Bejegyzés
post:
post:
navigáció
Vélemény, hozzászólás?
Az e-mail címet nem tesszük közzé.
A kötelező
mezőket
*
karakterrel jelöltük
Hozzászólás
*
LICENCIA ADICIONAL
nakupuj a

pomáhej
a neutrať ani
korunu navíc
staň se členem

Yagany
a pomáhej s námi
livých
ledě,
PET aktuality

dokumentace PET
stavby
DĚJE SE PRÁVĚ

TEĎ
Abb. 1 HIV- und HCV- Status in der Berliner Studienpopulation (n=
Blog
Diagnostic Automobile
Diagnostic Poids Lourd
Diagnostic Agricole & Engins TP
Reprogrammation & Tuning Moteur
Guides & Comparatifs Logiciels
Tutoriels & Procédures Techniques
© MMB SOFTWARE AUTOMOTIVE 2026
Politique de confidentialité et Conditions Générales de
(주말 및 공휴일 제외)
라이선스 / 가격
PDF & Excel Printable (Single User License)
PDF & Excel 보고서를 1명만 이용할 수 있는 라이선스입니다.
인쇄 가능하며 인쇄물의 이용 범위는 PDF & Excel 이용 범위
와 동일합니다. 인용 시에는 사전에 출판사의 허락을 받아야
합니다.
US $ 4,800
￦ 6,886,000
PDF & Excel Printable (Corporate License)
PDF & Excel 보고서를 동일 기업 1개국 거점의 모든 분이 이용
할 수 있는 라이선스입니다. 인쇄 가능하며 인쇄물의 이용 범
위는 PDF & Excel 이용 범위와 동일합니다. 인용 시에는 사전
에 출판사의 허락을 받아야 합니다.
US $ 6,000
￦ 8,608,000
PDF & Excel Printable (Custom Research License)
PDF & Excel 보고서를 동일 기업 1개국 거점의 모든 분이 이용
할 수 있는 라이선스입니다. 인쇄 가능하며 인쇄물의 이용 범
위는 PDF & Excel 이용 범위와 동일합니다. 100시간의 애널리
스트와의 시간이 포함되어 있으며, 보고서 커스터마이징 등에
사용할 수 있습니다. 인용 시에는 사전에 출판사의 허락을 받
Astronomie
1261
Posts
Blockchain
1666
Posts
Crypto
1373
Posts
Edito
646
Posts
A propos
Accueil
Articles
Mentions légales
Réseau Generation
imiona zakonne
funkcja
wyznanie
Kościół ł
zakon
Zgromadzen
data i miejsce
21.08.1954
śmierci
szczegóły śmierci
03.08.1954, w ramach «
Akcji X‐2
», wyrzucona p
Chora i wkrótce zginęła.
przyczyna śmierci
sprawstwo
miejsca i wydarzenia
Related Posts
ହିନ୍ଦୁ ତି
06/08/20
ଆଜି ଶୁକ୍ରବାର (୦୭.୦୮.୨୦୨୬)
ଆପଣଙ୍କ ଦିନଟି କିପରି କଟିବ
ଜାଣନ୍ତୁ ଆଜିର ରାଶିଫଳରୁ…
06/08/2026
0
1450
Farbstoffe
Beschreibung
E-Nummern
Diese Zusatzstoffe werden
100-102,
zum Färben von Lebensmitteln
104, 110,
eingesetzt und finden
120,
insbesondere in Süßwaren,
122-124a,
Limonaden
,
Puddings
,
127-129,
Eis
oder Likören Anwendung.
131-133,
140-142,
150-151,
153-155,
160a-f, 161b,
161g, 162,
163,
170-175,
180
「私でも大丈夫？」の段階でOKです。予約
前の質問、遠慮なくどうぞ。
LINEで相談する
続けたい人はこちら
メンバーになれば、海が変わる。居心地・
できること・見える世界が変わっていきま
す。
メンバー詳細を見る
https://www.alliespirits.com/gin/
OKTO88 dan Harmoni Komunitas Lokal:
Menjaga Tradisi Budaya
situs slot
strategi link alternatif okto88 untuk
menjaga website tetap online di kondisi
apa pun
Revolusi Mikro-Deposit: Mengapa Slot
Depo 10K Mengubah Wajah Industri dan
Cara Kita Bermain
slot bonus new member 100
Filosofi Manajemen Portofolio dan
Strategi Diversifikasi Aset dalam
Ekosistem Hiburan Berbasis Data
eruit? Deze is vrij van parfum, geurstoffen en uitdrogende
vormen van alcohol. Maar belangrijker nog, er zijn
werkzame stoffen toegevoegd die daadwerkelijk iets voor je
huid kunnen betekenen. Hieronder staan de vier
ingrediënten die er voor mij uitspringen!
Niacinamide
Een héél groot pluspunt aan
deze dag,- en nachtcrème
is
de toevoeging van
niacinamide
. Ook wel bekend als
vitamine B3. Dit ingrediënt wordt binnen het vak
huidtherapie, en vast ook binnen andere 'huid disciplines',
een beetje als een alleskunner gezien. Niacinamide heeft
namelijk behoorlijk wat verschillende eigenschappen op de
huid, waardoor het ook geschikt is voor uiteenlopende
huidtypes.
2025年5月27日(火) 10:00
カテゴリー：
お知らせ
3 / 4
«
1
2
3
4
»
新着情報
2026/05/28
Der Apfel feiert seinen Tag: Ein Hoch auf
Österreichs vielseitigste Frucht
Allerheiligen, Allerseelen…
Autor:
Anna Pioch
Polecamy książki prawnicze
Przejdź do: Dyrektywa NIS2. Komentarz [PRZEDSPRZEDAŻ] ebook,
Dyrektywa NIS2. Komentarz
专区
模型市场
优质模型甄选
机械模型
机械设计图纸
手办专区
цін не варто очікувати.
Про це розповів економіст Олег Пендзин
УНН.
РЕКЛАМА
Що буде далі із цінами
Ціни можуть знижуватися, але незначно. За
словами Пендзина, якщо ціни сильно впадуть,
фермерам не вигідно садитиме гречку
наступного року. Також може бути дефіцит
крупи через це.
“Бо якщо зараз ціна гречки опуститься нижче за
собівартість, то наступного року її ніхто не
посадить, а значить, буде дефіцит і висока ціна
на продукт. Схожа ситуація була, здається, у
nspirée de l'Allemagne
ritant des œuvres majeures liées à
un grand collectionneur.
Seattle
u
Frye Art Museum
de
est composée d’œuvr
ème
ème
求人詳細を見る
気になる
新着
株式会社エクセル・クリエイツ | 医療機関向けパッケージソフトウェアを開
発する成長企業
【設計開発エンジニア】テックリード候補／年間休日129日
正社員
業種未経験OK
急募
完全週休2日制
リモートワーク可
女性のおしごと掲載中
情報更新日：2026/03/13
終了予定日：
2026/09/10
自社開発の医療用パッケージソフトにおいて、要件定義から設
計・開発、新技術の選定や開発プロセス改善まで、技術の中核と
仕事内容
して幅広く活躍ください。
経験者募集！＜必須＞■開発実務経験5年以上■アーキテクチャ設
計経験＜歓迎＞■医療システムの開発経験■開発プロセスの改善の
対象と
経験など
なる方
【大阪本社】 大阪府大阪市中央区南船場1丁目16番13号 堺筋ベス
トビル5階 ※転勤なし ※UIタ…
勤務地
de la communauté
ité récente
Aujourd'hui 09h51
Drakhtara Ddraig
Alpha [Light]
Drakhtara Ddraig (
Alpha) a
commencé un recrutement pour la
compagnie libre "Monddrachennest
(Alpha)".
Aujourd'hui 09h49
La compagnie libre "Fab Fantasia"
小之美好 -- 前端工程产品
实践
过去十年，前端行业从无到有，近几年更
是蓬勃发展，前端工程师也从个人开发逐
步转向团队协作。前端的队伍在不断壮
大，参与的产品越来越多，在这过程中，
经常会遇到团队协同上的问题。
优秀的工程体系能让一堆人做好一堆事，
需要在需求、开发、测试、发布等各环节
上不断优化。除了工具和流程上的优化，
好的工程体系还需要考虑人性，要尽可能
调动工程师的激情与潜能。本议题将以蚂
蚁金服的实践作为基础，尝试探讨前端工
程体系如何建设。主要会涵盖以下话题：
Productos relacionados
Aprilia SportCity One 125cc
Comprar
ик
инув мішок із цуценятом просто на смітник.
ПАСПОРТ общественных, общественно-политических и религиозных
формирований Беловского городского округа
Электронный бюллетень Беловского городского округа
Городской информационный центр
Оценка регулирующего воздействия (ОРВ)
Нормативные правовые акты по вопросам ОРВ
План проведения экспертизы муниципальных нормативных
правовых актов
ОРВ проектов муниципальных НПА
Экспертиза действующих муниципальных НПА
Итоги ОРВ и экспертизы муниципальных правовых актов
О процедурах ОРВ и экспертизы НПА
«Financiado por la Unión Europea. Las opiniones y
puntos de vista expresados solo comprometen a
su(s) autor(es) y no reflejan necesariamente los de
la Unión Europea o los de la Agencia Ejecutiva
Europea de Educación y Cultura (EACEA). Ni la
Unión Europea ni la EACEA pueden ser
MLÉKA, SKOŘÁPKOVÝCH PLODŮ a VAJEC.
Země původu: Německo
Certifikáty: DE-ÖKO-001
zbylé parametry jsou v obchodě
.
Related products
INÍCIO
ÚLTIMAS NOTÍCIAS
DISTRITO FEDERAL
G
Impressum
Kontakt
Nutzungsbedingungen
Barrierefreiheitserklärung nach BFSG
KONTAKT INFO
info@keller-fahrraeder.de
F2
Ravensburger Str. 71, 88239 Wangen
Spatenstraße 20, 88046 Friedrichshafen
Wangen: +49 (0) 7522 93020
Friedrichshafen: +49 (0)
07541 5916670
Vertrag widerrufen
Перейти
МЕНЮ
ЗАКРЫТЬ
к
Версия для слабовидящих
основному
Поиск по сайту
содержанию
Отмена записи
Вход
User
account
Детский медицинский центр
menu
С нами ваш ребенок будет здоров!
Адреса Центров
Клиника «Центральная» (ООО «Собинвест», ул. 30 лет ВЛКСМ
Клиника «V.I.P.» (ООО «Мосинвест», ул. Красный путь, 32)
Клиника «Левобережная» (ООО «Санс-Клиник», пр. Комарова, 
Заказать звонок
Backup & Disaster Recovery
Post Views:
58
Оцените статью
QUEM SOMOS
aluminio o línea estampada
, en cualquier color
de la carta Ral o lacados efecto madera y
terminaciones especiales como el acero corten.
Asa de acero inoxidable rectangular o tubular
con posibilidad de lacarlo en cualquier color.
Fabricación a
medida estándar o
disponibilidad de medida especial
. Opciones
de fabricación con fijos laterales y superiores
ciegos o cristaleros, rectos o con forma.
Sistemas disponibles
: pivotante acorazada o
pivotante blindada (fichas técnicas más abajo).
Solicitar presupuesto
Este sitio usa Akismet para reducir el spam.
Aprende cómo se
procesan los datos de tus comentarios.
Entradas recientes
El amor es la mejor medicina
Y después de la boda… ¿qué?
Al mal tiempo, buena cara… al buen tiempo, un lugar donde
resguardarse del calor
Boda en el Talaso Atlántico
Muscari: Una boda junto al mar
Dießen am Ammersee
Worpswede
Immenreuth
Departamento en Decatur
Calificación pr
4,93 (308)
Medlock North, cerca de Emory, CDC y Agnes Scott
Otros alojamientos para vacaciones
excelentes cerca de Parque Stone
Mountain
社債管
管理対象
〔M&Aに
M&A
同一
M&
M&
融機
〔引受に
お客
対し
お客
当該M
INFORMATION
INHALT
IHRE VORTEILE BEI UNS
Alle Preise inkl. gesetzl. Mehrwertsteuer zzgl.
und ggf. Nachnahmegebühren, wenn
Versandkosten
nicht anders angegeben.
..........
(What the exercise asks)
From the line that has "Solicitar presupuesto" through the line that has "Boda en el Talaso Atlántico", copy every line exactly as it appears above, and leave out all others.

(Output of the task)
Solicitar presupuesto
Este sitio usa Akismet para reducir el spam.
Aprende cómo se
procesan los datos de tus comentarios.
Entradas recientes
El amor es la mejor medicina
Y después de la boda… ¿qué?
Al mal tiempo, buena cara… al buen tiempo, un lugar donde
resguardarse del calor
Boda en el Talaso Atlántico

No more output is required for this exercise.